Exercise prompt = Would you please output the lines of the data below from the one containing "pago; veja o top 10" to the end, exactly and with nothing added?

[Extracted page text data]
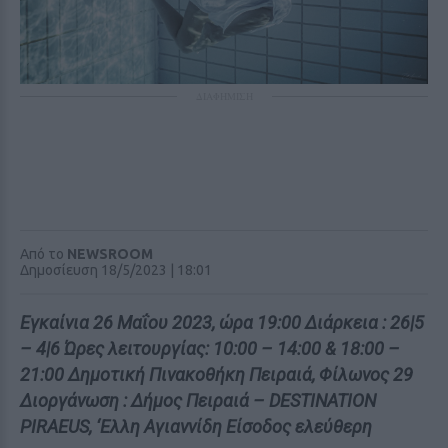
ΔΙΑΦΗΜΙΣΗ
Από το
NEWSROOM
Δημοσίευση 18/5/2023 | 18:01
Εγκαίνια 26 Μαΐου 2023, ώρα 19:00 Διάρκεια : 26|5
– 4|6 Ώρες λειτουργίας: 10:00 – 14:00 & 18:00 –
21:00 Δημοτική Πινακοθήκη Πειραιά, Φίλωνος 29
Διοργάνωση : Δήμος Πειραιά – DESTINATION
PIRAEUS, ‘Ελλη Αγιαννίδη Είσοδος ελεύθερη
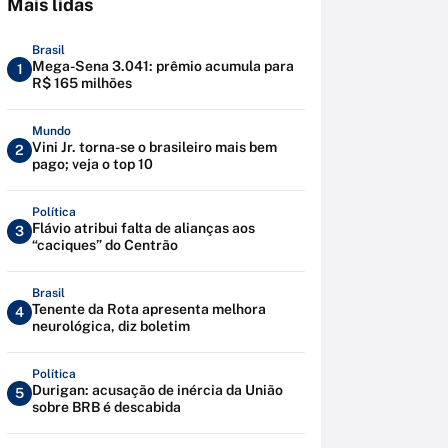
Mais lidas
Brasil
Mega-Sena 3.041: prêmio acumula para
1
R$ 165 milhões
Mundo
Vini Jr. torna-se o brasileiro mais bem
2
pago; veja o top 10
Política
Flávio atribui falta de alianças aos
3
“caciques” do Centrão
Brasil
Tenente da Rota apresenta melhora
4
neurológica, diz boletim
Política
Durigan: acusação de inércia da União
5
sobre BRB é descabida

Answer box =
pago; veja o top 10
Política
Flávio atribui falta de alianças aos
3
“caciques” do Centrão
Brasil
Tenente da Rota apresenta melhora
4
neurológica, diz boletim
Política
Durigan: acusação de inércia da União
5
sobre BRB é descabida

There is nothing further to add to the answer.